The Energy Buyer's Guide | 09.09.2024
Natural gas futures rebound surrounding bullish storage report.
Download the Energy Buyer’s Guide for full commentary and data relating to the U.S. and regional natural gas and power markets:
- Natural gas pricing was higher last week, propelled by a smaller-than-expected storage build announced on Thursday.
- Spot power and gas pricing pushed higher in the West amid hot weather conditions, while the rest of the country saw lower pricing; temperatures are expected to warm in the East and cool in the West in the 6-10-day period.

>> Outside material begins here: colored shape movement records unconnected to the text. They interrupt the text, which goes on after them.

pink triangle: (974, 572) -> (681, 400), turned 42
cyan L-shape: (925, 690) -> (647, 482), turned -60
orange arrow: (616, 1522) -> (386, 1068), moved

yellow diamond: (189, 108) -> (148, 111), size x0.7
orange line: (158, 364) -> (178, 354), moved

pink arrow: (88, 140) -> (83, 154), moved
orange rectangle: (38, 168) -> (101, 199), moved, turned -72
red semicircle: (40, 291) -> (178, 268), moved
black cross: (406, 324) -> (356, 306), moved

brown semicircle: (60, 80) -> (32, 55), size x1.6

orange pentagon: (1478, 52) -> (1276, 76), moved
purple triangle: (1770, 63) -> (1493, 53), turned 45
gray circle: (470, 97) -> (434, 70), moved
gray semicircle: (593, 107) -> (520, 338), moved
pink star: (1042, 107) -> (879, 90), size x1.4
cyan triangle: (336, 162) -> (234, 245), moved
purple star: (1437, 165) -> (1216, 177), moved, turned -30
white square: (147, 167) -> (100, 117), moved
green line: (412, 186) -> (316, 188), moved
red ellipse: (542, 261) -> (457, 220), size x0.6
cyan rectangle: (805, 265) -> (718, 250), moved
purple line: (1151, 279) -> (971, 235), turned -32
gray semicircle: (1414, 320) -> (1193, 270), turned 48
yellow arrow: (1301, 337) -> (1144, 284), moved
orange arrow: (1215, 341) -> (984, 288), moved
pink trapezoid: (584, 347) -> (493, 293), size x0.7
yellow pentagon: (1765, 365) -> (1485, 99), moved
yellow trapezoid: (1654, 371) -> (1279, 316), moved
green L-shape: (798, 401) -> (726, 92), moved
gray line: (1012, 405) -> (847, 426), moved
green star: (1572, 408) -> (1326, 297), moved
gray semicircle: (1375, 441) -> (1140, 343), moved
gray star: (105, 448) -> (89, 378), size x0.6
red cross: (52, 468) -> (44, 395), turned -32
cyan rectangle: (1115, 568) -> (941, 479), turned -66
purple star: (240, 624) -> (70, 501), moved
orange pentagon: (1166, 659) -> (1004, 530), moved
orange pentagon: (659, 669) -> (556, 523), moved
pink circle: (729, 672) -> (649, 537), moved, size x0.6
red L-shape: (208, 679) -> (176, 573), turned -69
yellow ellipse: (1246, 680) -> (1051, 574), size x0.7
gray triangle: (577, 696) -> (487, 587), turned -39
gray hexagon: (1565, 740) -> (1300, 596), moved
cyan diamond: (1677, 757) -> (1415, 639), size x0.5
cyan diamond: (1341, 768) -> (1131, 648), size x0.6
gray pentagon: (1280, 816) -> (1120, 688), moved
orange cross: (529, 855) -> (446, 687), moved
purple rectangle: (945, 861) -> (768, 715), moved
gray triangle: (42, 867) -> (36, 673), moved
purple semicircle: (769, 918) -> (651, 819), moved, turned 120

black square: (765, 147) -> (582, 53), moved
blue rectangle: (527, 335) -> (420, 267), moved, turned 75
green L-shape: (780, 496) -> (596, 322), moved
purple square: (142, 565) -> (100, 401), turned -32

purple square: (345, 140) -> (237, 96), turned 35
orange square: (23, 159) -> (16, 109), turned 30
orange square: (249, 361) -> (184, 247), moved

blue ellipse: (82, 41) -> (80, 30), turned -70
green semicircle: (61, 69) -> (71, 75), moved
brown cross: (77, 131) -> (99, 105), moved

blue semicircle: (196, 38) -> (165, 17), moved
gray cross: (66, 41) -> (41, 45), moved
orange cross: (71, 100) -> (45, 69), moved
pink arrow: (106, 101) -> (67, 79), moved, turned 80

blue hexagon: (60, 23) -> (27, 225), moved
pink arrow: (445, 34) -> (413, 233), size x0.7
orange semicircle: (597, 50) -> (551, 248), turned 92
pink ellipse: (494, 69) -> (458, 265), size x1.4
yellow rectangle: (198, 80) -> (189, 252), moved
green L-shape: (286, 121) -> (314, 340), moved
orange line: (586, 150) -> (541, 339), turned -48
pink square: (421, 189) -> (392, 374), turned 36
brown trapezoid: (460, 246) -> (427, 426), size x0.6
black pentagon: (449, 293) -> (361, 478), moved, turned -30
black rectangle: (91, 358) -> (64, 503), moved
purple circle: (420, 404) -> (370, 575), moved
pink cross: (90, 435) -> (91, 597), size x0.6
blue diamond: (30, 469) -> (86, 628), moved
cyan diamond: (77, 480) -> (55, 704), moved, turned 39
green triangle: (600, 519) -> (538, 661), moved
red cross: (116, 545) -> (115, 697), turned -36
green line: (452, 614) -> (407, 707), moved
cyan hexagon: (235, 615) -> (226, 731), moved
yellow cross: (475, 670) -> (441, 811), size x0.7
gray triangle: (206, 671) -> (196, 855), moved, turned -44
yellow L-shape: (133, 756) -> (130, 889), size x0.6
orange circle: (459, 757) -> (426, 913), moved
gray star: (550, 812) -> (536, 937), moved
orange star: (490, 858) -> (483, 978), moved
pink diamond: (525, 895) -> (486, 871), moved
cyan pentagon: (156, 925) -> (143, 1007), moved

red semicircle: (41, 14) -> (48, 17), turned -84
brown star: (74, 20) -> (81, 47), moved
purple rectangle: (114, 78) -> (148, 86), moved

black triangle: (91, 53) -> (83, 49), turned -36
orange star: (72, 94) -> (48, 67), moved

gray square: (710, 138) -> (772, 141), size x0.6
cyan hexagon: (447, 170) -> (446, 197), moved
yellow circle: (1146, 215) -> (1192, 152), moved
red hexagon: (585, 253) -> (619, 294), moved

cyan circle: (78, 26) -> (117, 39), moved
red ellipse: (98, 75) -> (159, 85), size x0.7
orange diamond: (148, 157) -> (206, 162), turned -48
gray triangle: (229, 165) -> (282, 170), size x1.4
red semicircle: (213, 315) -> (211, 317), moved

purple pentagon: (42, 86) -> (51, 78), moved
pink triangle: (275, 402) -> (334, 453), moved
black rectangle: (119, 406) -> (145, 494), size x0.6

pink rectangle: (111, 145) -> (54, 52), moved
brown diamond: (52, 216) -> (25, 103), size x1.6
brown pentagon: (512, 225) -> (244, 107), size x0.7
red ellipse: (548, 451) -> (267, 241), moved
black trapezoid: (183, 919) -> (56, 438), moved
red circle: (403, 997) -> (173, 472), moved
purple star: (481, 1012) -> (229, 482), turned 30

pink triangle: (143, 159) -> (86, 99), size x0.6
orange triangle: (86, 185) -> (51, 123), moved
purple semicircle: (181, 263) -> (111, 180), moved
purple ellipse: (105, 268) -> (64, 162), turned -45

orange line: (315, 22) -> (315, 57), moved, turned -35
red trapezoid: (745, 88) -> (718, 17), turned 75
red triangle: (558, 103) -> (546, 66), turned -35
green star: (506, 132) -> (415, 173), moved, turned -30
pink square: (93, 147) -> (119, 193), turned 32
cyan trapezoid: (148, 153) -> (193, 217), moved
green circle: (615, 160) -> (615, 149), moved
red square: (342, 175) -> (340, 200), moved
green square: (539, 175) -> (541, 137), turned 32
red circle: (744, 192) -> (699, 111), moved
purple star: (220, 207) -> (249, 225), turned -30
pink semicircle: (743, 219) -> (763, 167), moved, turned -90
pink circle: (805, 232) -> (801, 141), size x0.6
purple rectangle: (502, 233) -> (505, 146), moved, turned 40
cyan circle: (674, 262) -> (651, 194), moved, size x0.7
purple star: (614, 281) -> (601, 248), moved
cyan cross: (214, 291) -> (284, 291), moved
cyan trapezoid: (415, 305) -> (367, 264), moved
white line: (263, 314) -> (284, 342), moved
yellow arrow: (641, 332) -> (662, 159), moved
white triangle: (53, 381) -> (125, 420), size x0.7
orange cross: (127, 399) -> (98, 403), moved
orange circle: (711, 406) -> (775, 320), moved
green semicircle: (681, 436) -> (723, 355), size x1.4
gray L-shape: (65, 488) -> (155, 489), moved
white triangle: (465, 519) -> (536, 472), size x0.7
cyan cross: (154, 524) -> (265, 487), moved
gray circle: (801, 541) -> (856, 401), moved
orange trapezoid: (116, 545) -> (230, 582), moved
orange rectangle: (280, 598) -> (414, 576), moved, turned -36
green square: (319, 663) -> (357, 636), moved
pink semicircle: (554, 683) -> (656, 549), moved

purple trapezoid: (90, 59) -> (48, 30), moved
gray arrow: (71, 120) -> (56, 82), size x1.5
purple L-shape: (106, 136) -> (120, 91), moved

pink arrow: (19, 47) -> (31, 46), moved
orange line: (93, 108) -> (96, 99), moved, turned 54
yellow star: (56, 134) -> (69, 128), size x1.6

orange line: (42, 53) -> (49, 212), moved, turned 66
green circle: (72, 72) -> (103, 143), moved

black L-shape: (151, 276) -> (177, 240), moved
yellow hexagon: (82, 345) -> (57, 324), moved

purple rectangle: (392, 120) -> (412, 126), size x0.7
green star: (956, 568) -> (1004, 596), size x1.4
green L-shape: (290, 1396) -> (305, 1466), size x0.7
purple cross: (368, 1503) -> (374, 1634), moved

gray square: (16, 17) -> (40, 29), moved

- The Matterhorn Express Pipeline began flowing small volumes of natural gas east across Texas, which should eventually provide some relief to negative Permian Basin pricing. (Link)
- ERCOT forward power prices declined last week, as that market continues to shed the historic premium that was embedded into the curve ahead of the summer.
Natural gas futures recovered last week, with the prompt-month contract gaining $0.15 per MMBtu to finish near the top of its recent trading range. Friday’s intraday high of $2.293 per MMBtu was the highest tick for a prompt-month contract since August 15 and put benchmark pricing at odds with demonstrated resistance surrounding $2.30 per MMBtu that has been in place since July. As long as resistance continues to hold, the market’s technical momentum will remain in neutral territory, but a breach could bring follow-through buying interest into the fray. Winter 2024-25 finished the previous week just below $3.00 per MMBtu, but support ultimately held, with that strip posting modest gains on the week to return back above that psychological benchmark.
The main catalyst that sparked last week’s gains was the Thursday storage report that showed a smaller-than-expected build of 13 Bcf into underground inventories. This was another build indicating that the actual fundamental balance might be tighter than implied by industry supply and demand estimates. This has been the case with a handful of storage reports this summer, which could be a sign that actual supply has been lighter than estimated or demand stronger. The seasonal storage build to date of 1,088 Bcf is the lightest since 2016 and the third lowest since 2010. Although inventories are on pace to go into the winter at generally healthy levels, a tighter fundamental balance would mean elevated underlying risk. This would place a greater burden on domestic supply, which is currently losing ground to year-ago levels as producers continue to curtail output in response to low market pricing. Time will tell whether the contango in the forward curve will provide ample incentive to ramp up output by the end of the year, but if production remains at or near current levels entering peak heating season, market sentiment could quickly turn bullish.